Wal-Mart is moving into the "post-paid" cell phone market with a $45-per-month, unlimited talk/texting plan that it says could save a family of three up to $1,200 per year. Wal-Mart Family Mobile will operate on the T-Mobile network starting Sept. 20.
Wal-Mart is billing its Family Mobile as a "no surprise" service, with a fixed monthly rate of $45 for the first line and $25 per month for each additional line. Data plans -- for accessing the Internet -- come with a free preloaded 100MB "WebPak" on each line. The company said the WebPak is shared among all lines on an account and unused data never expires. Additional WebPak refill cards are purchased upfront in stores or online.
Consumers will be billed at the end of each month, rather than paying in advance as they do with a prepaid phone. Hence, the "post-paid" moniker.
"Wal-Mart Family Mobile makes it more affordable to build meaningful relationships with family and friends so that even when budgets are limited, time spent communicating with loved ones isn't," said Greg Hall, vice president of merchandising, Wal-Mart U.S. "This plan provides families with the flexibility to connect with each other without surprise charges and with the added benefit of one of the most trusted wireless network providers."
The plan offers phones from Samsung, Motorola and Nokia, including phones with the Android Operating System, QWERTY keyboard, touch screens and other features. Since there is no annual contract, customers can upgrade anytime by purchasing a new handset with no extra fees or contract commitment.
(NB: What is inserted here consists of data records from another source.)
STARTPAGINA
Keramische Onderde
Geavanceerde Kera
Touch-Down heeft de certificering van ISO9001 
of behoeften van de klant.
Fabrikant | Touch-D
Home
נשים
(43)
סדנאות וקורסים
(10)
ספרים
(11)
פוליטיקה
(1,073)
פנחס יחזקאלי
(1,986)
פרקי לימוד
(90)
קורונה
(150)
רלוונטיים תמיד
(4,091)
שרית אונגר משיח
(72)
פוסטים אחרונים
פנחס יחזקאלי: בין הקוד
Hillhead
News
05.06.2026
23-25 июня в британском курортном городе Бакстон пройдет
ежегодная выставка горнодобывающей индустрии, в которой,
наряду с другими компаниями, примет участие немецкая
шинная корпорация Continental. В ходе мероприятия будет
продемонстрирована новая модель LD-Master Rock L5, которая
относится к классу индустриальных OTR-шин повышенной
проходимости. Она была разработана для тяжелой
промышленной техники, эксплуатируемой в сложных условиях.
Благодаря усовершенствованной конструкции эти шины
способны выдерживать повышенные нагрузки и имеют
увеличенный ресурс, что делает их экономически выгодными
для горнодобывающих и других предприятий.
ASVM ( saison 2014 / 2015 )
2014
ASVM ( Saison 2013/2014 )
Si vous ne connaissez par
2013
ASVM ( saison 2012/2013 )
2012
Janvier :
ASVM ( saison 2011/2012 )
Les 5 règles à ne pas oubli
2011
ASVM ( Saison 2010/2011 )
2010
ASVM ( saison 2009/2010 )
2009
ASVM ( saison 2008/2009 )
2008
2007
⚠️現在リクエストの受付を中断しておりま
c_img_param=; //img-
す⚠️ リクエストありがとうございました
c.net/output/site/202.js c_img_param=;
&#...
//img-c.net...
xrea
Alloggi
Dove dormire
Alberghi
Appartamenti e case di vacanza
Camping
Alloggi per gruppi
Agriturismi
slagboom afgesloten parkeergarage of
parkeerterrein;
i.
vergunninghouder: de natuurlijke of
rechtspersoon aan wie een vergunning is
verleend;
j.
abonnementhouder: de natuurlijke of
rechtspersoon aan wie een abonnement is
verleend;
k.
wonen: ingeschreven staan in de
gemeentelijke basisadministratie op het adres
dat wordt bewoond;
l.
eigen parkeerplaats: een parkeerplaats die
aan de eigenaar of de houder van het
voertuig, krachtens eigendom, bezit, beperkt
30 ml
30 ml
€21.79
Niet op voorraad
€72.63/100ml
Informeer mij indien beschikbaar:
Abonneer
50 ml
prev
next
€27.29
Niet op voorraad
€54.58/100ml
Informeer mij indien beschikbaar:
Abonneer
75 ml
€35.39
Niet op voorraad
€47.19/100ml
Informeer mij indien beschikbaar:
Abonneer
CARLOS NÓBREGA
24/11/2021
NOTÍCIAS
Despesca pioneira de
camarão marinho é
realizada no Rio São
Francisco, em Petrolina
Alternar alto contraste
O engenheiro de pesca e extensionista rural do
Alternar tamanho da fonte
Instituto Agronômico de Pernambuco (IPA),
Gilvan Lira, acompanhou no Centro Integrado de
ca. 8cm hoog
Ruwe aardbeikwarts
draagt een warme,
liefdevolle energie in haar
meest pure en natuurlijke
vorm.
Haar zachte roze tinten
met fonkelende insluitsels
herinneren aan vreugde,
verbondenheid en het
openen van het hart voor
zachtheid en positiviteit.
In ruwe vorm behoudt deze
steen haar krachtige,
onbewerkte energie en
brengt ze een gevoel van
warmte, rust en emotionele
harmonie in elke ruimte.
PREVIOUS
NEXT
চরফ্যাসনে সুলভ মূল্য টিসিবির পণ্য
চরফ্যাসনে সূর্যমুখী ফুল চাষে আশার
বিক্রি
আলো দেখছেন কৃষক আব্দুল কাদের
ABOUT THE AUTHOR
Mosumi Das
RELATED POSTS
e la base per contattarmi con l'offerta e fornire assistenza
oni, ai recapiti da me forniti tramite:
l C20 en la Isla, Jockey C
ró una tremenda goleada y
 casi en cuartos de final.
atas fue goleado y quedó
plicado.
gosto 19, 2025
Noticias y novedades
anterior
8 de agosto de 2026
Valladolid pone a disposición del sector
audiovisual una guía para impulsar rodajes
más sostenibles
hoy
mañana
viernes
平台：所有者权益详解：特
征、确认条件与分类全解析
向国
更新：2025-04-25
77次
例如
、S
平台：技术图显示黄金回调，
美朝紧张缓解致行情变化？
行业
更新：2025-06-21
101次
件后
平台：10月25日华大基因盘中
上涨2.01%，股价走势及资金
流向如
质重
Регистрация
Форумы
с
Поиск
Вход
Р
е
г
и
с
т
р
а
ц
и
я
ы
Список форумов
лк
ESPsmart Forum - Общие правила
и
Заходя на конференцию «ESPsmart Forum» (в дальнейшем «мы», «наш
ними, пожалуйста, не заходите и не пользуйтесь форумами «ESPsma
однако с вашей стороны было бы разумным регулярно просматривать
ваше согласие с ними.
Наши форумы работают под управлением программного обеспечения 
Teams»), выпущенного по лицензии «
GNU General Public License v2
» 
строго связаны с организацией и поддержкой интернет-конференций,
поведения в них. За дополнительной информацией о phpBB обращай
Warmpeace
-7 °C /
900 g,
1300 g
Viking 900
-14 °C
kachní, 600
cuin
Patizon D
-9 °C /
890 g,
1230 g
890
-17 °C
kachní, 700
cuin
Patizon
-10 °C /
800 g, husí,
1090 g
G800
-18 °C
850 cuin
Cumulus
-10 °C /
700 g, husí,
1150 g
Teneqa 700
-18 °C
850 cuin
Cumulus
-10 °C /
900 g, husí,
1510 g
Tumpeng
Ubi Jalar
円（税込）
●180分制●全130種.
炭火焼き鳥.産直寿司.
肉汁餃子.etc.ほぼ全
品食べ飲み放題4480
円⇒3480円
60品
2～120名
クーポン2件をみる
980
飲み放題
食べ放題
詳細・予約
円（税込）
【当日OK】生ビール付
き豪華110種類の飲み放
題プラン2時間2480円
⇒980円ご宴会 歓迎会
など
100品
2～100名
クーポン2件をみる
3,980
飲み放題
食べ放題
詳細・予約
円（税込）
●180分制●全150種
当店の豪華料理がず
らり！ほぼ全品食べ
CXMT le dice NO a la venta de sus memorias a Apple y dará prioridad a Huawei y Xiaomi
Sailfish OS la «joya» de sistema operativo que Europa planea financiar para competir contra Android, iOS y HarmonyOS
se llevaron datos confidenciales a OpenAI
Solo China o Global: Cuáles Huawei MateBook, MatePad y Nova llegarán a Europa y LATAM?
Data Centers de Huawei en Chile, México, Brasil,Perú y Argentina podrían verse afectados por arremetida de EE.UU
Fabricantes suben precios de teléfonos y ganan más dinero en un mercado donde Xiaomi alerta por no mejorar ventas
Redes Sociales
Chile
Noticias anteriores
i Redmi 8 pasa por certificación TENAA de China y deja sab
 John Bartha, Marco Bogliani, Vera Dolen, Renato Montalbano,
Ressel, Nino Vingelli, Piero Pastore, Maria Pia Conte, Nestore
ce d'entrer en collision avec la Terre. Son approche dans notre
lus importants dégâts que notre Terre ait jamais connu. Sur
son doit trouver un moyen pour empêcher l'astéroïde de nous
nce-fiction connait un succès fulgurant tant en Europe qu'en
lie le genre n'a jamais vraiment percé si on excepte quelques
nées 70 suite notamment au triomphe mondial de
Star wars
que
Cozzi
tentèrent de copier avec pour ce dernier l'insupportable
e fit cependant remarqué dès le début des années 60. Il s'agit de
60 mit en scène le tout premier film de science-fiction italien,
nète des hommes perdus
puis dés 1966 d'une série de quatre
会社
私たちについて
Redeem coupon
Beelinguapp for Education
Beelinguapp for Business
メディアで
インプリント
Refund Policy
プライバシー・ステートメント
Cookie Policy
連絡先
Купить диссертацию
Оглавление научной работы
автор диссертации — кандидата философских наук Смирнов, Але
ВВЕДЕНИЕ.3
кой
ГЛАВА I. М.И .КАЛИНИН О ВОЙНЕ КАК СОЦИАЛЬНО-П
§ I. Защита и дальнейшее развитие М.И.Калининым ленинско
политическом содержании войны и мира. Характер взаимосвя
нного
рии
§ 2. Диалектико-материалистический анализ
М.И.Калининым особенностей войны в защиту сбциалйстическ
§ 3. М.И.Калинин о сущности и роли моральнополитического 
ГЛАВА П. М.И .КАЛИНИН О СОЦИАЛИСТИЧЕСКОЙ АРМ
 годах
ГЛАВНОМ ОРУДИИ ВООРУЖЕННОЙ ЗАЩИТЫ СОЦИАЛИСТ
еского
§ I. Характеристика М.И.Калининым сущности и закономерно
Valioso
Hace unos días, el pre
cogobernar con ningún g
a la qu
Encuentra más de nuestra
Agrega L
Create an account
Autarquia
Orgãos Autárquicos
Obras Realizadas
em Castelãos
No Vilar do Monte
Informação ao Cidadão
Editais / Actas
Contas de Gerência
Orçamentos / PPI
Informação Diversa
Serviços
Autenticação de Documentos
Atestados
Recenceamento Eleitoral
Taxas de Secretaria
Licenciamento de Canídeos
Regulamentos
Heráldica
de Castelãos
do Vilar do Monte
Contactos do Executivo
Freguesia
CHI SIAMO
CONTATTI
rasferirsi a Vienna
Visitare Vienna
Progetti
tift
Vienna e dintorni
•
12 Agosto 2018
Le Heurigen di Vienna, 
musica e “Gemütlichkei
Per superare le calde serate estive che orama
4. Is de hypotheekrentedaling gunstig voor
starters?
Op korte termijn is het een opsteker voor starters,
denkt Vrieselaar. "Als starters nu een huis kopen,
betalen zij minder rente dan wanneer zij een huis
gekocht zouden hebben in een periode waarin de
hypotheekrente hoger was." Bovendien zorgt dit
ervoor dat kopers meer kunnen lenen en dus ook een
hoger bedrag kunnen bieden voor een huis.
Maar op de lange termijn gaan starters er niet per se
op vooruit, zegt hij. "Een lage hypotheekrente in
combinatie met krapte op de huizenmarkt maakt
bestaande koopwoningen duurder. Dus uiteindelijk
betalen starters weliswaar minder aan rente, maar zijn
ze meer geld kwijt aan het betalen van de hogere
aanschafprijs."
Prices for the phones range from $34.96 for the Nokia 1661 to $249 for the Motorola Clique XT. The Motorola model is the only smartphone currently being offered but Wal-Mart officials said additional devices will be added later.
Not a Nexus
Observers noted that Wal-Mart's plan included many of the features that were heavily promoted by Google when it rolled out its Nexus One cell phone, an unbundled smartphone that could be purchased independently of any data plan. The phone was sold only online and was quickly declared a flop, largely because of customer service issues that Wal-Mart should be able to overcome with its huge network of stores.
A possible stumbling block, however, is the T-Mobile network, which was also the default network for the Nexus One. T-Mobile generally gets high marks for its engineering but its penetration in lightly populated areas is regarded as inferior to Verizon, AT&T and Sprint -- a shortcoming cited by many ConsumerAffairs.com readers.
"Their reception is very bad," said Luis of Livermore, Calif. "Like in stores I don't get a lot of reception even though there is coverage. I see a lot of people walking and talking on the phone while I just go and exit buildings in order to receive reception. IT SUCKS!"
Or, as Craig of Jupiter, Fla., put it in a complaint several years ago: "Their coverage map should carry the footnote, 'We really have no idea where we have a signal, so we had an artist make this up. Her favorite color is red, so she used it a lot.' "
For its part, T-Mobile says its "robust" network is just what talkative families ordered.
"Wal-Mart is known for great value and we're pleased to offer our robust network of nationwide coverage for Wal-Mart Family Mobile," said Jim Alling, Chief Operations Officer, T-Mobile USA. "This new service is an innovative approach, offering post-paid customers a low-cost alternative for unlimited voice, messaging, web and inexpensive international calling."